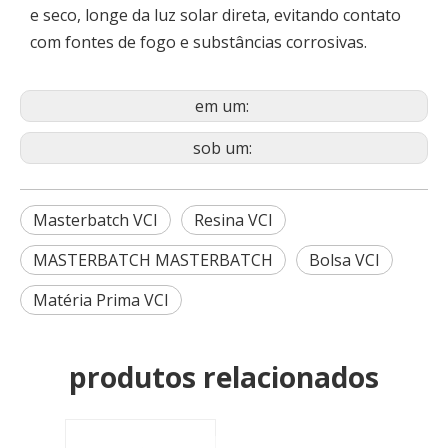
e seco, longe da luz solar direta, evitando contato
com fontes de fogo e substâncias corrosivas.
em um:
sob um:
Masterbatch VCI
Resina VCI
MASTERBATCH MASTERBATCH
Bolsa VCI
Matéria Prima VCI
produtos relacionados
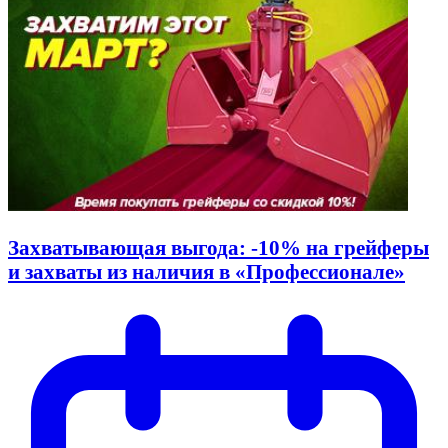
Захватывающая выгода: -10% на грейферы
и захваты из наличия в «Профессионале»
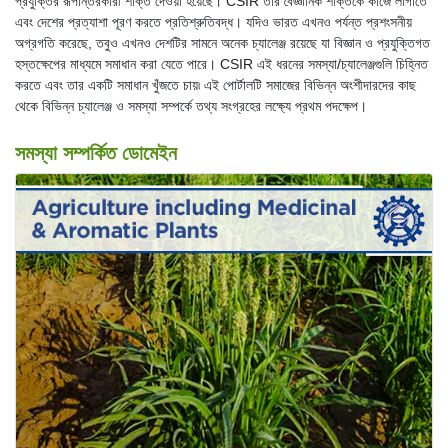
প্রযুক্তির রূপান্তরকারী শক্তি দেওয়া হয়েছে। CSIR তার বৈজ্ঞানিক শক্তিকে কাজে লাগাতে
এবং দেশের প্রত্যাশা পূরণ করতে প্রতিশ্রুতিবদ্ধ। যদিও ভারত এখনও পর্যন্ত প্রশংসনীয়
অগ্রগতি করেছে, তবুও এখনও দেশটির সামনে অনেক চ্যালেঞ্জ রয়েছে যা বিজ্ঞান ও প্রযুক্তিগত
হস্তক্ষেপের মাধ্যমে সমাধান করা যেতে পারে। CSIR এই ধরনের সমস্যা/চ্যালেঞ্জগুলি চিহ্নিত
করতে এবং তার একটি সমাধান খুঁজতে চায়৷ এই পোর্টালটি সমাজের বিভিন্ন অংশীদারদের কাছ
থেকে বিভিন্ন চ্যালেঞ্জ ও সমস্যা সম্পর্কে তথ্য সংগ্রহের লক্ষ্যে প্রথম পদক্ষেপ।
সমস্যা সম্পর্কিত ডোমেইন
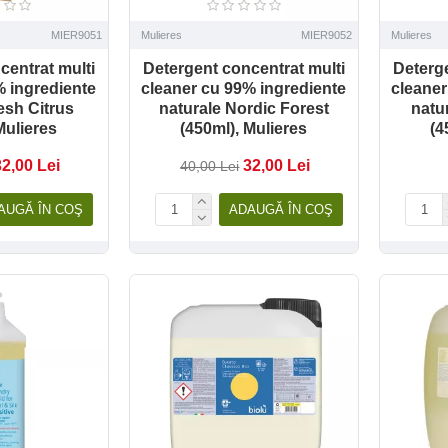
MIER9051
Mulieres
MIER9052
Mulieres
centrat multi
Detergent concentrat multi
Deterge
% ingrediente
cleaner cu 99% ingrediente
cleaner
esh Citrus
naturale Nordic Forest
natu
Mulieres
(450ml), Mulieres
(4
32,00 Lei
32,00 Lei
40,00 Lei
AUGĂ ÎN COŞ
ADAUGĂ ÎN COŞ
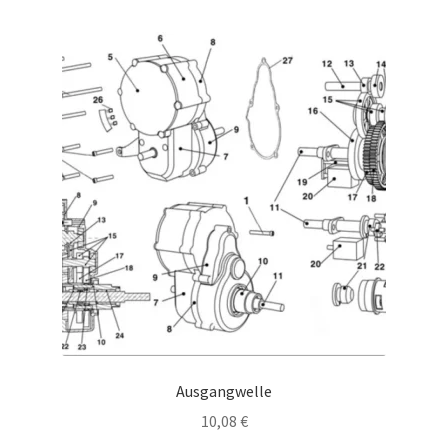
Ausgangwelle
10,08
€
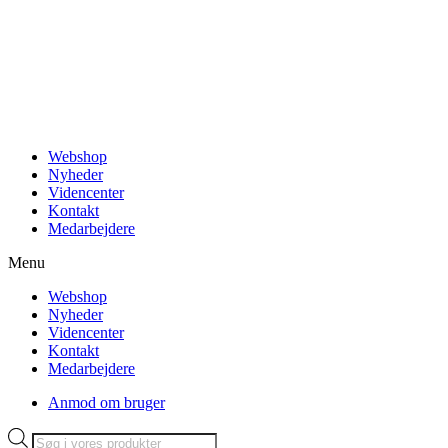
Videre
til
indhold
Webshop
Nyheder
Videncenter
Kontakt
Medarbejdere
Menu
Webshop
Nyheder
Videncenter
Kontakt
Medarbejdere
Anmod om bruger
Products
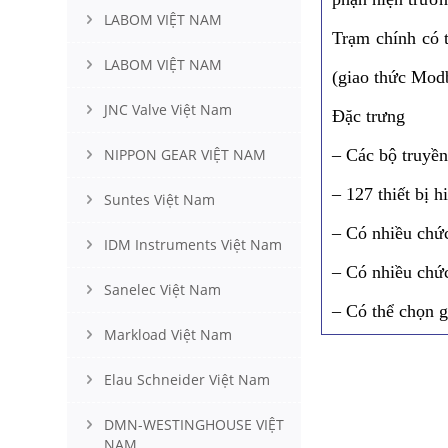
LABOM VIỆT NAM
Trạm chính có 
LABOM VIỆT NAM
(giao thức Modb
JNC Valve Việt Nam
Đặc trưng
NIPPON GEAR VIỆT NAM
– Các bộ truyền
– 127 thiết bị 
Suntes Việt Nam
– Có nhiều chức
IDM Instruments Việt Nam
– Có nhiều chức
Sanelec Việt Nam
– Có thể chọn 
Markload Việt Nam
Elau Schneider Việt Nam
DMN-WESTINGHOUSE VIỆT
NAM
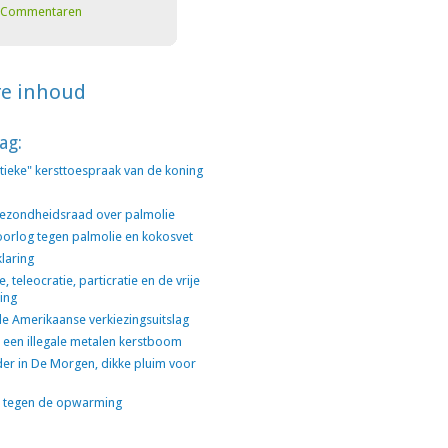
Commentaren
re inhoud
ag:
litieke" kersttoespraak van de koning
ezondheidsraad over palmolie
orlog tegen palmolie en kokosvet
klaring
 teleocratie, particratie en de vrije
ing
e Amerikaanse verkiezingsuitslag
 een illegale metalen kerstboom
der in De Morgen, dikke pluim voor
s tegen de opwarming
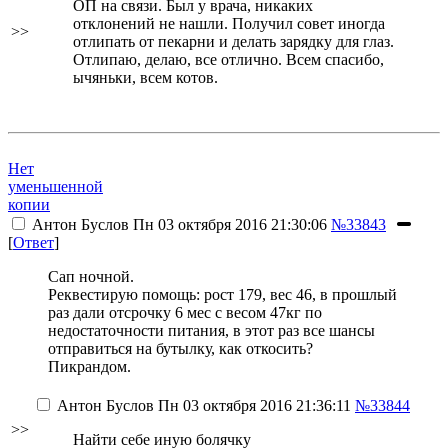
ОП на связи. Был у врача, никаких
отклонений не нашли. Получил совет иногда
>>
отлипать от пекарни и делать зарядку для глаз.
Отлипаю, делаю, все отлично. Всем спасибо,
ычяньки, всем котов.
Нет
уменьшенной
копии
Антон Буслов
Пн 03 октября 2016 21:30:06
№33843
[
Ответ
]
Сап ночной.
Реквестирую помощь: рост 179, вес 46, в прошлый
раз дали отсрочку 6 мес с весом 47кг по
недостаточности питания, в этот раз все шансы
отправиться на бутылку, как откосить?
Пикрандом.
Антон Буслов
Пн 03 октября 2016 21:36:11
№33844
>>
Найти себе иную болячку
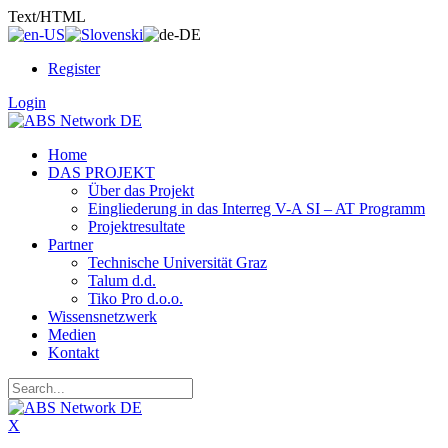
Text/HTML
Register
Login
Home
DAS PROJEKT
Über das Projekt
Eingliederung in das Interreg V-A SI – AT Programm
Projektresultate
Partner
Technische Universität Graz
Talum d.d.
Tiko Pro d.o.o.
Wissensnetzwerk
Medien
Kontakt
X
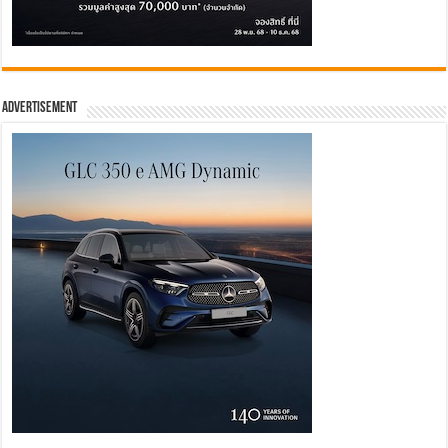
Advertisement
+++
_What you should do_
Return all the data exactly, pictures omitted.

_Answer_
e seco, longe da luz solar direta, evitando contato
com fontes de fogo e substâncias corrosivas.
em um:
sob um:
Masterbatch VCI
Resina VCI
MASTERBATCH MASTERBATCH
Bolsa VCI
Matéria Prima VCI
produtos relacionados
Захватывающая выгода: -10% на грейферы
и захваты из наличия в «Профессионале»
প্রযুক্তির রূপান্তরকারী শক্তি দেওয়া হয়েছে। CSIR তার বৈজ্ঞানিক শক্তিকে কাজে লাগাতে
এবং দেশের প্রত্যাশা পূরণ করতে প্রতিশ্রুতিবদ্ধ। যদিও ভারত এখনও পর্যন্ত প্রশংসনীয়
অগ্রগতি করেছে, তবুও এখনও দেশটির সামনে অনেক চ্যালেঞ্জ রয়েছে যা বিজ্ঞান ও প্রযুক্তিগত
হস্তক্ষেপের মাধ্যমে সমাধান করা যেতে পারে। CSIR এই ধরনের সমস্যা/চ্যালেঞ্জগুলি চিহ্নিত
করতে এবং তার একটি সমাধান খুঁজতে চায়৷ এই পোর্টালটি সমাজের বিভিন্ন অংশীদারদের কাছ
থেকে বিভিন্ন চ্যালেঞ্জ ও সমস্যা সম্পর্কে তথ্য সংগ্রহের লক্ষ্যে প্রথম পদক্ষেপ।
সমস্যা সম্পর্কিত ডোমেইন
MIER9051
Mulieres
MIER9052
Mulieres
centrat multi
Detergent concentrat multi
Deterge
% ingrediente
cleaner cu 99% ingrediente
cleaner
esh Citrus
naturale Nordic Forest
natu
Mulieres
(450ml), Mulieres
(4
32,00 Lei
32,00 Lei
40,00 Lei
AUGĂ ÎN COŞ
ADAUGĂ ÎN COŞ
Ausgangwelle
10,08
€
Videre
til
indhold
Webshop
Nyheder
Videncenter
Kontakt
Medarbejdere
Menu
Webshop
Nyheder
Videncenter
Kontakt
Medarbejdere
Anmod om bruger
Products
LABOM VIỆT NAM
Trạm chính có 
LABOM VIỆT NAM
(giao thức Modb
JNC Valve Việt Nam
Đặc trưng
NIPPON GEAR VIỆT NAM
– Các bộ truyền
– 127 thiết bị 
Suntes Việt Nam
– Có nhiều chức
IDM Instruments Việt Nam
– Có nhiều chức
Sanelec Việt Nam
– Có thể chọn 
Markload Việt Nam
Elau Schneider Việt Nam
DMN-WESTINGHOUSE VIỆT
NAM
Commentaren
re inhoud
ag:
litieke" kersttoespraak van de koning
ezondheidsraad over palmolie
orlog tegen palmolie en kokosvet
klaring
 teleocratie, particratie en de vrije
ing
e Amerikaanse verkiezingsuitslag
 een illegale metalen kerstboom
der in De Morgen, dikke pluim voor
s tegen de opwarming
ОП на связи. Был у врача, никаких
отклонений не нашли. Получил совет иногда
>>
отлипать от пекарни и делать зарядку для глаз.
Отлипаю, делаю, все отлично. Всем спасибо,
ычяньки, всем котов.
Нет
уменьшенной
копии
Антон Буслов
Пн 03 октября 2016 21:30:06
№33843
[
Ответ
]
Сап ночной.
Реквестирую помощь: рост 179, вес 46, в прошлый
раз дали отсрочку 6 мес с весом 47кг по
недостаточности питания, в этот раз все шансы
отправиться на бутылку, как откосить?
Пикрандом.
Антон Буслов
Пн 03 октября 2016 21:36:11
№33844
>>
Найти себе иную болячку
Text/HTML
Register
Login
Home
DAS PROJEKT
Über das Projekt
Eingliederung in das Interreg V-A SI – AT Programm
Projektresultate
Partner
Technische Universität Graz
Talum d.d.
Tiko Pro d.o.o.
Wissensnetzwerk
Medien
Kontakt
X
Advertisement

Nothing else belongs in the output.